**WHAT IS REQUIRED:** Could you return every record below exactly as it stands, leaving out the pictures?

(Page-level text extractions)
╭──

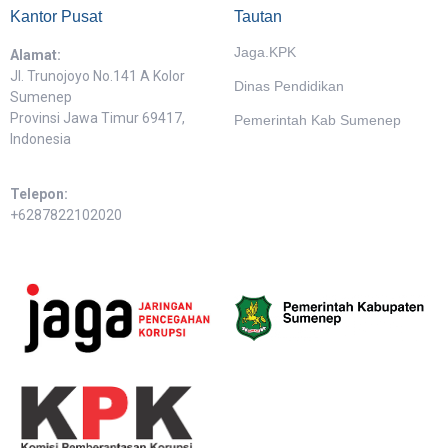
Kantor Pusat
Tautan
Jaga.KPK
Alamat:
Jl. Trunojoyo No.141 A Kolor
Dinas Pendidikan
Sumenep
Provinsi Jawa Timur 69417,
Pemerintah Kab Sumenep
Indonesia
Telepon:
+6287822102020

╰──

**ANSWER TO THE PROBLEM:**
Kantor Pusat
Tautan
Jaga.KPK
Alamat:
Jl. Trunojoyo No.141 A Kolor
Dinas Pendidikan
Sumenep
Provinsi Jawa Timur 69417,
Pemerintah Kab Sumenep
Indonesia
Telepon:
+6287822102020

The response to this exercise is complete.